TO DO: Find the line below with "Una vez recibido el pago, el d". Print it and every line after it exactly, through the last line, leaving out the pictures.

Records contained in a dataset:
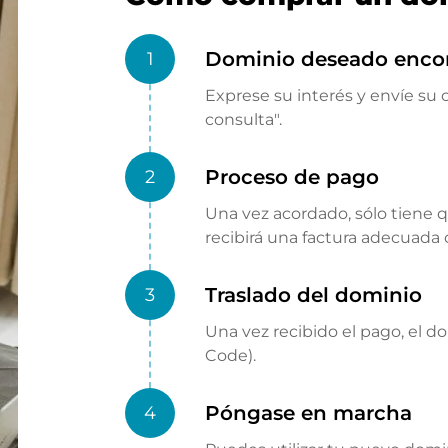
Dominio deseado enco
1
Exprese su interés y envíe su o
consulta".
Proceso de pago
2
Una vez acordado, sólo tiene 
recibirá una factura adecuada
Traslado del dominio
3
Una vez recibido el pago, el d
Code).
Póngase en marcha
4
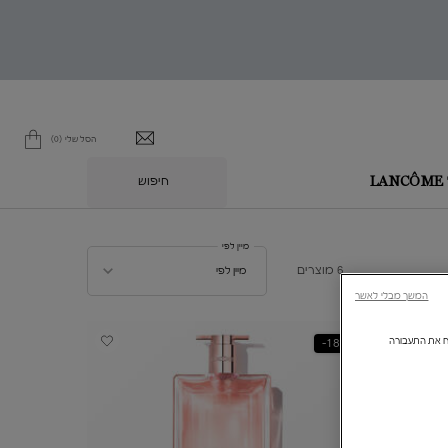
הסל שלי
0
0 מוצר בסל
חיפוש
L
מיין לפי
מיין לפי
6 מוצרים
מיין לפי
המשך מבלי לאשר
ולנתח את התעבורה
18%-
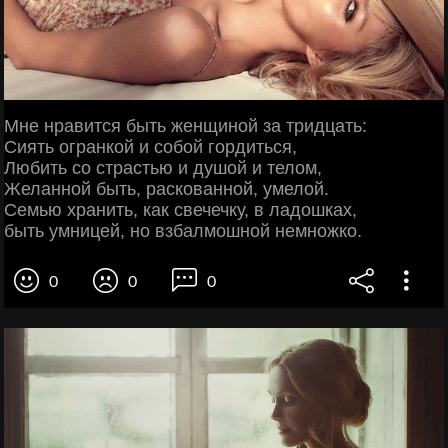
Мне нравится быть женщиной за тридцать:
Сиять огранкой и собой гордиться,
Любить со страстью и душой и телом,
Желанной быть, раскованной, умелой.
Семью хранить, как свечечку, в ладошках,
быть умницей, но взбалмошной немножко.
0
0
0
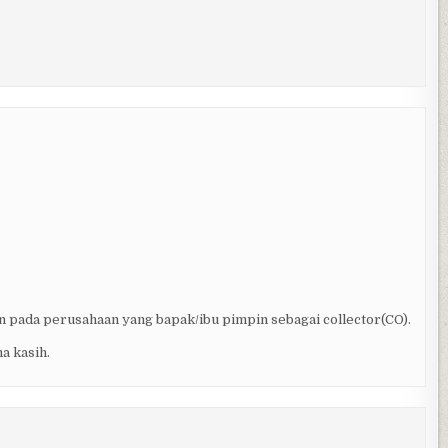
pada perusahaan yang bapak/ibu pimpin sebagai collector(CO).
a kasih.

WORKED SOLUTION:
Una vez recibido el pago, el d
Code).
Póngase en marcha
4
הסל שלי
0
0 מוצר בסל
חיפוש
L
מיין לפי
מיין לפי
6 מוצרים
מיין לפי
המשך מבלי לאשר
ולנתח את התעבורה
18%-
Мне нравится быть женщиной за тридцать:
Сиять огранкой и собой гордиться,
Любить со страстью и душой и телом,
Желанной быть, раскованной, умелой.
Семью хранить, как свечечку, в ладошках,
быть умницей, но взбалмошной немножко.
0
0
0
pada perusahaan yang bapak/ibu pimpin sebagai collector(CO).
a kasih.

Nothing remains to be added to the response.